Marc-André Petit, vice-président et directeur général chez Quéfer.
Marc-André Petit, vice-président et directeur général chez Quéfer.

Quéfer investit dans de la machinerie et de nouveaux locaux

Nicolas Bourcier
Nicolas Bourcier
La Voix de l'Est
L’entreprise Quéfer poursuit son développement. En plus d’investissements totalisant 3M$ pour moderniser son équipement l’an dernier, le sous-traitant spécialisé dans le métal a fait l’acquisition de bâtiments situés à un jet de pierre de ses locaux actuels pour 1,5M$.

«L’année dernière a été une grosse année. On a fait des investissements avoisinant les 3 millions en machinerie», indique le vice-président et directeur général de l’entreprise, Marc-André Petit.

L’histoire de l’entreprise familiale remonte à 1979, mais un important changement de vocation s’est opéré au tournant des années 2010. L’ouverture du marché chinois, offrant des coûts de production plus que compétitifs, est venue ralentir les affaires de Quéfer qui œuvrait alors dans la production à haut volume.

Ils ont alors décidé de se tourner vers le marché «sur mesure», plus flexible, en investissant dans de nouveaux équipements.

L’entreprise a procédé à un virage technologique au tournant des années 2010 afin de compétitionner avec le marché chinois.

Après le virage technologique qu’a pris l’entreprise en 2010, l’augmentation du chiffre d’affaires tournait «autour de 10 à 15%», mais des signes de ralentissement dans les deux dernières années, attribués notamment à la pénurie de main-d’œuvre, l’ont incitée à automatiser sa production.

Quéfer espère entre autres gagner en productivité grâce à un nouvel appareil qui permet de faire la découpe au laser et le poinçonnage en une seule étape, et en augmentant la superficie de ses installations.

L’entreprise déménage présentement dans les anciens locaux d’Emballages Mitchel-Lincoln, dans l’avenue Jacques-Cartier, qui ont une superficie de 55 000 pieds carrés. Marc-André Petit comptait y transférer l’ensemble des activités de l’entreprise, mais la pandémie est venue changer ses plans. «Je pense que le projet va être ralenti et je vais garder les trois usines pour deux ou trois ans», indique-t-il.

Quéfer offre un service clé en main de transformation de métal en feuilles, qui inclut la découpe au laser, le poinçonnage, le pliage, la soudure, l’usinage et la peinture électrostatique.

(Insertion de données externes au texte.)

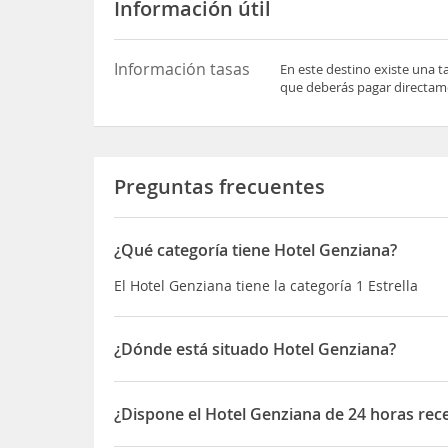
Información útil
Información tasas
En este destino existe una t
que deberás pagar directame
Preguntas frecuentes
¿Qué categoría tiene Hotel Genziana?
El Hotel Genziana tiene la categoría 1 Estrella
¿Dónde está situado Hotel Genziana?
El Hotel Genziana está situado en Vico Delle Mele
¿Dispone el Hotel Genziana de 24 horas rec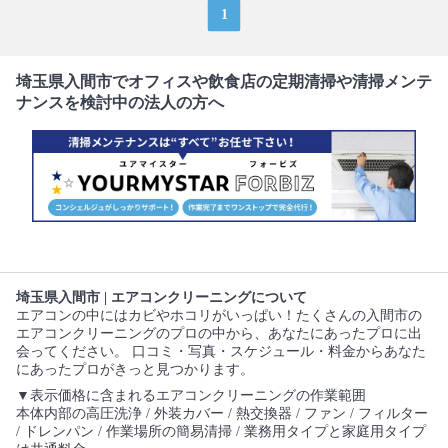
1
埼玉県入間市でオフィスや飲食店の定期清掃や清掃メンテ
ナンスを検討中の法人の方へ
埼玉県入間市 | エアコンクリーニングについて
エアコンの中にはカビやホコリがいっぱい！たくさんの入間市の
エアコンクリーニングのプロの中から、あなたにあったプロに出
会ってください。 口コミ・写真・スケジュール・料金からあなた
にあったプロがきっと見つかります。
▼表示価格に含まれるエアコンクリーニングの作業範囲
本体内部の高圧洗浄 / 外装カバー / 熱交換器 / ファン / フィルター
/ ドレンパン / 作業場所の簡易清掃 / 業務用タイプと家庭用タイプ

Pour répondre à la demande, une soixantaine d’employés sont à l’œuvre dans les locaux du parc industriel de Saint-Pie.

Épanouissement professionnel

En plus de la croissance de l’entreprise familiale, le cheminement professionnel de ses employés est une source de fierté pour le directeur général. «Beaucoup de gens ont commencé dans les débuts, avec pas nécessairement des postes très haut de gamme, comme journalier. J’ai maintenant dans ce groupe des programmeurs, des représentants, des superviseurs. Beaucoup d’entre eux ont eu l’opportunité de grandir et de s’améliorer au sein de l’usine», se réjouit-il.